La richiesta è che Dio ci guidi e ci dia la forza di resistere alle tentazioni che incontriamo nella nostra vita quotidiana, aiutandoci a scegliere il bene e a evitare il male

L’espressione “non abbandonarci alla tentazione” nel Padre Nostro, nella versione italiana del testo, rappresenta una preghiera in cui si chiede a Dio di non lasciarci cadere nelle tentazioni e di proteggerci dal peccato. La richiesta è che Dio ci guidi e ci dia la forza di resistere alle tentazioni che incontriamo nella nostra vita quotidiana, aiutandoci a scegliere il bene e a evitare il male. Questa frase ha suscitato diverse interpretazioni teologiche. Una delle interpretazioni principali è che non si chiede a Dio di evitare che siamo tentati, poiché la tentazione è parte della condizione umana, ma piuttosto di non permettere che queste tentazioni ci sopraffacciano, di darci la grazia necessaria per superarle.

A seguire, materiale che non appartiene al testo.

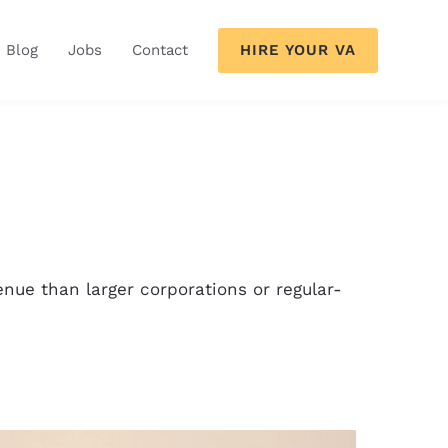
HIRE YOUR VA
Blog
Jobs
Contact
nue than larger corporations or regular-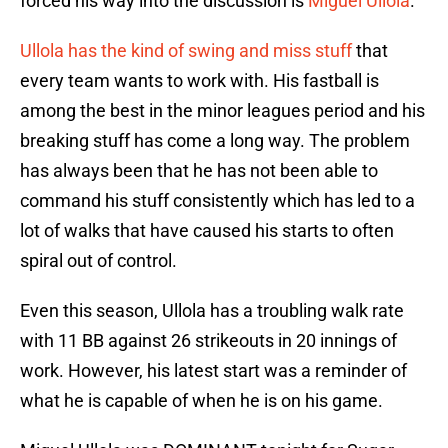
forced his way into the discussion is
Miguel Ullola
.
Ullola has the kind of swing and miss stuff
that
every team wants to work with. His fastball is
among the best in the minor leagues period and his
breaking stuff has come a long way. The problem
has always been that he has not been able to
command his stuff consistently which has led to a
lot of walks that have caused his starts to often
spiral out of control.
Even this season, Ullola has a troubling walk rate
with 11 BB against 26 strikeouts in 20 innings of
work. However, his latest start was a reminder of
what he is capable of when he is on his game.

Nel 2017, Papa Francesco ha approvato una modifica della traduzione italiana del Padre Nostro, sostituendo “non indurci in tentazione” con “non abbandonarci alla tentazione” per chiarire meglio il significato.

Questo cambiamento è stato fatto per evitare l’idea che Dio possa “indurre” qualcuno in tentazione, concetto che non sarebbe coerente con la bontà e la misericordia di Dio. La frase “non ci indurre in tentazione” nella versione precedente del Padre Nostro era una traduzione letterale del testo greco originale del Vangelo di Matteo (6,13).

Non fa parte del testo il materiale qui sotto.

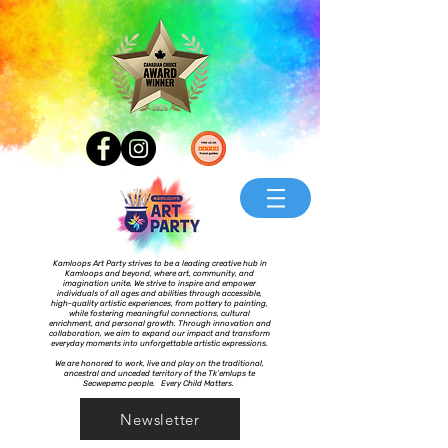
Kamloops Art Party strives to be a leading creative hub in
Kamloops and beyond, where art, community, and
imagination unite. We strive to inspire and empower
individuals of all ages and abilities through accessible,
high-quality artistic experiences, from pottery to painting,
while fostering meaningful connections, cultural
enrichment, and personal growth. Through innovation and
collaboration, we aim to expand our impact and transform
everyday moments into unforgettable artistic expressions.
We are honored to work, live and play on the traditional,
ancestral and unceded territory of the Tk’emlups te
Secwepemc people. Every Child Matters.
Newsletter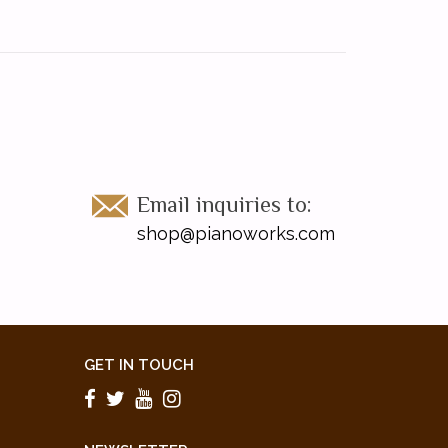
Email inquiries to:
shop@pianoworks.com
GET IN TOUCH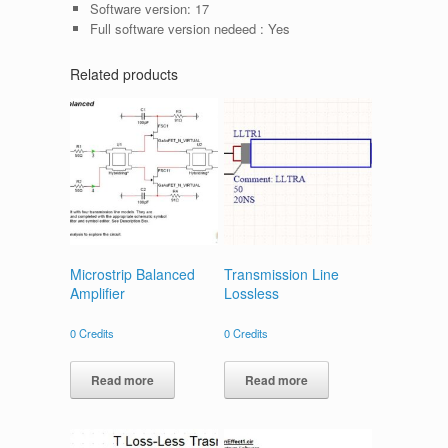
Software version:
17
Full software version nedeed :
Yes
Related products
Microstrip Balanced
Transmission Line
Amplifier
Lossless
0
Credits
0
Credits
Read more
Read more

La traduzione latina della Vulgata, “et ne nos inducas in tentationem”, rifletteva lo stesso significato. La frase “non ci indurre in tentazione” era una traduzione piuttosto letterale dell’originale greco e latino. Il verbo “indurre” (dal latino “inducere”) trasmette l’idea di essere condotti o portati in una situazione, in questo caso, la tentazione. Per secoli, questa è stata la versione accettata e recitata dai fedeli, anche se il significato preciso poteva essere fonte di fraintendimenti.

La formulazione “non ci indurre in tentazione” poteva essere interpretata come se Dio fosse in qualche modo responsabile di condurre le persone verso la tentazione o il peccato. Questo, però, è teologicamente problematico, perché non sarebbe coerente con la natura di Dio come fonte di bene e guida verso il bene.

La nuova traduzione “non abbandonarci alla tentazione” è stata scelta per esprimere meglio il significato del testo originale, ovvero chiedere a Dio di non permettere che la tentazione ci sopraffaccia e di non lasciarci soli di fronte alle prove. Questo riflette una comprensione più chiara del fatto che Dio ci sostiene nelle difficoltà e ci dà la forza per resistere alle tentazioni. Papa Francesco e altri teologi hanno sottolineato l’importanza di una traduzione che rispecchi fedelmente il messaggio cristiano, evitando ambiguità che possano confondere i fedeli.

Il cambiamento, quindi, è stato fatto per riflettere una comprensione più accurata e teologicamente corretta del messaggio della preghiera, mantenendo fede allo spirito originale del testo ma con una formulazione che fosse più chiara e comprensibile per i fedeli di oggi.